Document layout analysis data

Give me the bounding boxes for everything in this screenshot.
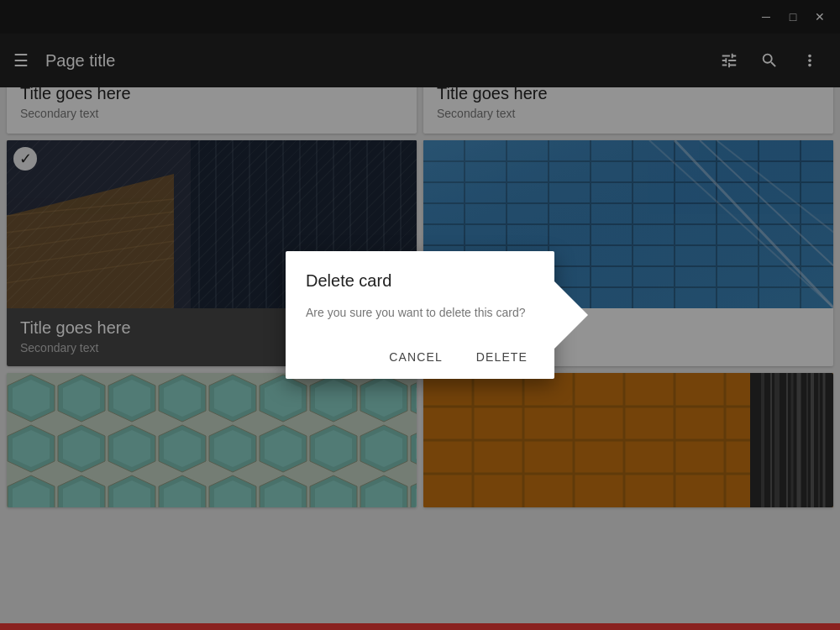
dialog-body: Are you sure you want to delete this car… [306,304,534,322]
cancel-button[interactable]: CANCEL [375,342,456,372]
dialog-actions: CANCEL DELETE [299,342,541,372]
dialog-title: Delete card [306,271,534,291]
dialog-overlay: Delete card Are you sure you want to del… [0,0,840,630]
delete-button[interactable]: DELETE [463,342,541,372]
delete-dialog: Delete card Are you sure you want to del… [286,251,554,379]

WHAT YOU NEED TO DO → If an entry above holds a picture, leave that picture out and print the rest exactly.

RESPONSE BELOW →
Give me the bounding boxes for everything in this screenshot.
dialog-body: Are you sure you want to delete this car… [306,304,534,322]
cancel-button[interactable]: CANCEL [375,342,456,372]
dialog-actions: CANCEL DELETE [299,342,541,372]
dialog-title: Delete card [306,271,534,291]
dialog-overlay: Delete card Are you sure you want to del… [0,0,840,630]
delete-button[interactable]: DELETE [463,342,541,372]
delete-dialog: Delete card Are you sure you want to del… [286,251,554,379]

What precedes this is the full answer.